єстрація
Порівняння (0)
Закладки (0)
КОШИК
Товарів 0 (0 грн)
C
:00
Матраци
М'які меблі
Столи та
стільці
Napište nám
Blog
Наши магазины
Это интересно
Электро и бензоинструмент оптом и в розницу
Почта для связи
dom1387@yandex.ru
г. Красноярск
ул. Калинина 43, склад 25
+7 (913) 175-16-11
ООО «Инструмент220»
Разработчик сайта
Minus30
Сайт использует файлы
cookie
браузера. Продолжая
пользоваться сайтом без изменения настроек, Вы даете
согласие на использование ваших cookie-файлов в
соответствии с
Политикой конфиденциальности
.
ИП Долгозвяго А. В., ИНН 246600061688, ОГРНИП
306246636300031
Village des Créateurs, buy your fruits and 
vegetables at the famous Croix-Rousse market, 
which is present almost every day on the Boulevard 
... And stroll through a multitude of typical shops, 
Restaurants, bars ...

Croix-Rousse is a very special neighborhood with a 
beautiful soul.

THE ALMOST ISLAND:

§ **Exercise**
Your task is to quote the lines above, beginning with the first and ending with the one that holds "And stroll through".

§ **The answer**
єстрація
Порівняння (0)
Закладки (0)
КОШИК
Товарів 0 (0 грн)
C
:00
Матраци
М'які меблі
Столи та
стільці
Napište nám
Blog
Наши магазины
Это интересно
Электро и бензоинструмент оптом и в розницу
Почта для связи
dom1387@yandex.ru
г. Красноярск
ул. Калинина 43, склад 25
+7 (913) 175-16-11
ООО «Инструмент220»
Разработчик сайта
Minus30
Сайт использует файлы
cookie
браузера. Продолжая
пользоваться сайтом без изменения настроек, Вы даете
согласие на использование ваших cookie-файлов в
соответствии с
Политикой конфиденциальности
.
ИП Долгозвяго А. В., ИНН 246600061688, ОГРНИП
306246636300031
Village des Créateurs, buy your fruits and 
vegetables at the famous Croix-Rousse market, 
which is present almost every day on the Boulevard 
... And stroll through a multitude of typical shops, 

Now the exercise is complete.